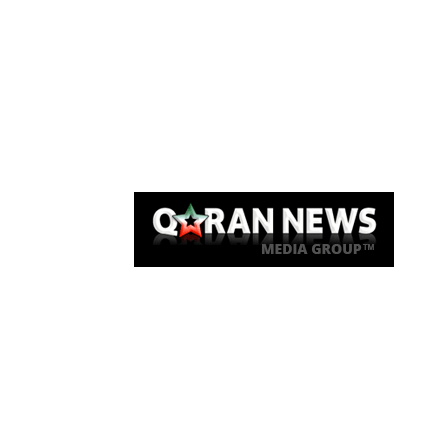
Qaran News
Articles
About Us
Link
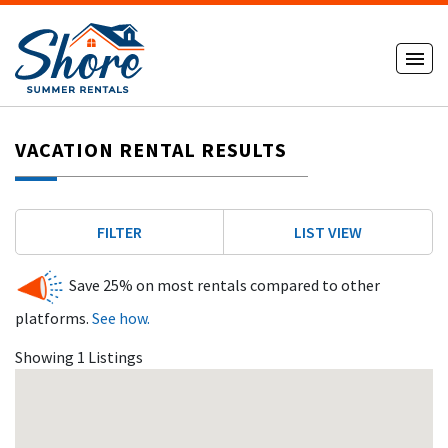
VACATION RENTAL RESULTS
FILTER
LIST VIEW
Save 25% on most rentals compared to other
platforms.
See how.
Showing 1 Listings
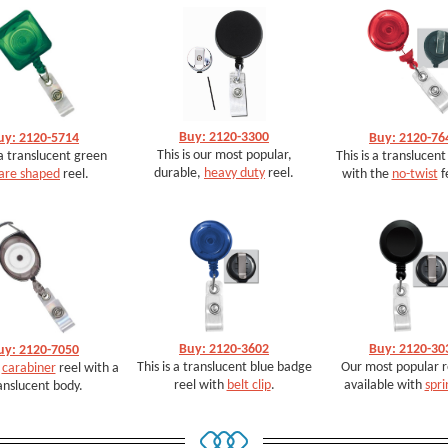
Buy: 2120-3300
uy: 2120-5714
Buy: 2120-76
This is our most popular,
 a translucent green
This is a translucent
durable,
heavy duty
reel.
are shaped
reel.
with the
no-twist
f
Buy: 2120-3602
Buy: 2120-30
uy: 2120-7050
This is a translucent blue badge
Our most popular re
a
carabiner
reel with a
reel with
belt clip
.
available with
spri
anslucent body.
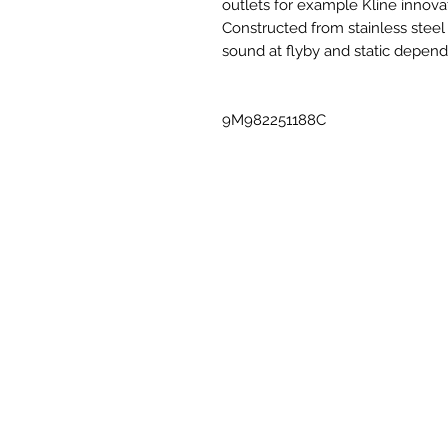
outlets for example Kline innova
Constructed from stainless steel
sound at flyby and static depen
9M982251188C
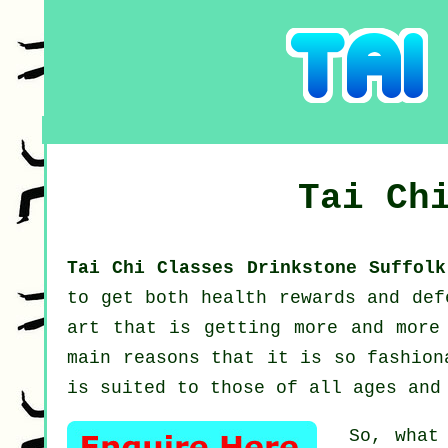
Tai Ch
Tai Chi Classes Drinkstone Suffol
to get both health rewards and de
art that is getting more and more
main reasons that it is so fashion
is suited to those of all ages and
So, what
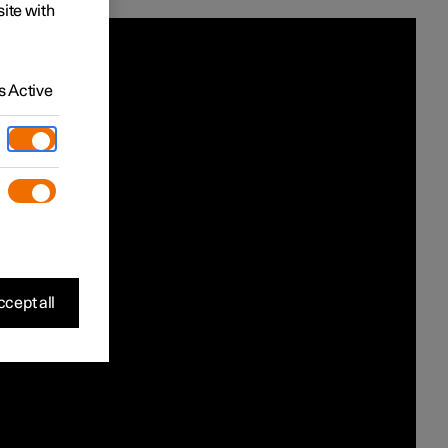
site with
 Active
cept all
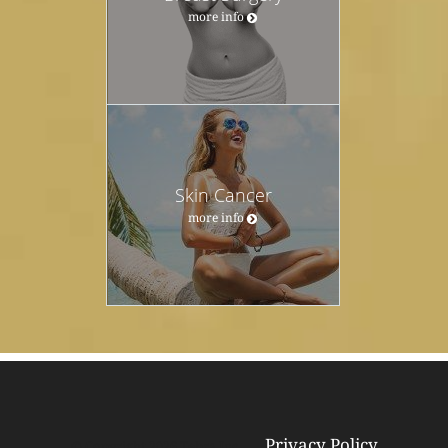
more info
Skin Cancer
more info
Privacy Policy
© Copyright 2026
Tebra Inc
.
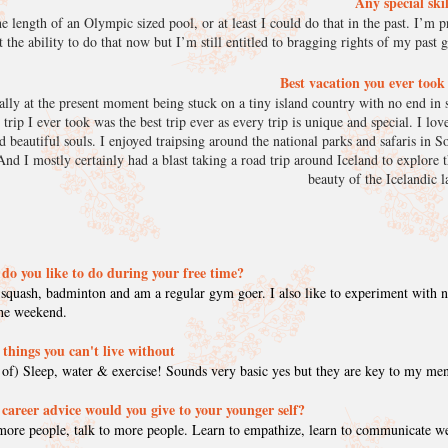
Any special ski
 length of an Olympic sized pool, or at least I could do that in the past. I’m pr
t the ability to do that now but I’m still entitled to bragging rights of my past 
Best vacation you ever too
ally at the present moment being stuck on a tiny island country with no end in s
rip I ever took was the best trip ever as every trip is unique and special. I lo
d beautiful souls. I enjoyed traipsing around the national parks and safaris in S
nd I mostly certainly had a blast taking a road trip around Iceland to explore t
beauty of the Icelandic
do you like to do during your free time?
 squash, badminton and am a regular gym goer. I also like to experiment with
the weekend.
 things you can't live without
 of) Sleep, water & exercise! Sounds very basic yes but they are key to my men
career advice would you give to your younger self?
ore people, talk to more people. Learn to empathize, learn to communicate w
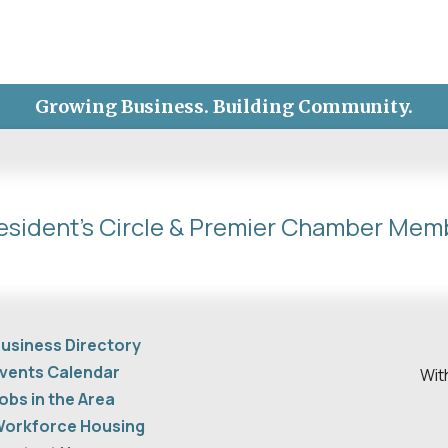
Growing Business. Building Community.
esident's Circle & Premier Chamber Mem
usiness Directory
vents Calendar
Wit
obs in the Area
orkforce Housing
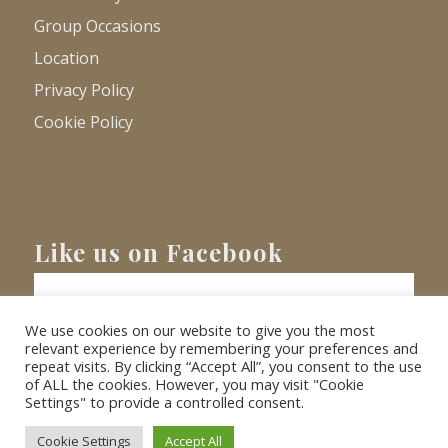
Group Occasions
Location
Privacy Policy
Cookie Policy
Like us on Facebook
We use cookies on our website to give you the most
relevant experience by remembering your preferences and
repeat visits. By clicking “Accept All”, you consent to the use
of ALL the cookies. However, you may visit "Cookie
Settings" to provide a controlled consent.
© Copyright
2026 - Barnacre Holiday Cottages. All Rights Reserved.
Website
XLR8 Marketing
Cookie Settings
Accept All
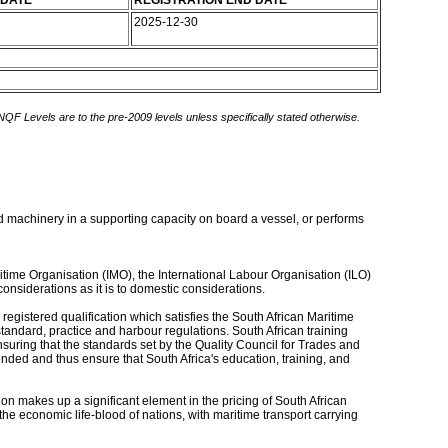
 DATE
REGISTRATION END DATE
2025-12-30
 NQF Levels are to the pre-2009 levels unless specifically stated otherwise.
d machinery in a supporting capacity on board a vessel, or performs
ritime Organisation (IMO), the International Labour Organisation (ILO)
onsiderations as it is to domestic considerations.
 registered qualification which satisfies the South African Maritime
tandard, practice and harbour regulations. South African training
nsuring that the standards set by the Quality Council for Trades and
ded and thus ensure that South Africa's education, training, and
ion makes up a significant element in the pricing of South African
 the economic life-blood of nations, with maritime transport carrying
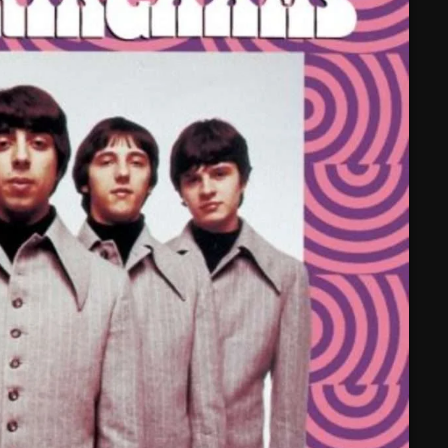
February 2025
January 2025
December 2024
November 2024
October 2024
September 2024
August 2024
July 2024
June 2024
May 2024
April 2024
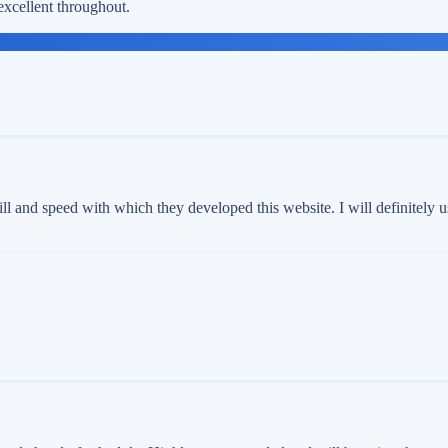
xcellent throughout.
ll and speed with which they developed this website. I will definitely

────────

◆ Work required ◆
Go through the data and gather every line that holds "consent".

◆ Expected output ◆
repeat visits. By clicking “Accept All”, you consent to the use
Settings" to provide a controlled consent.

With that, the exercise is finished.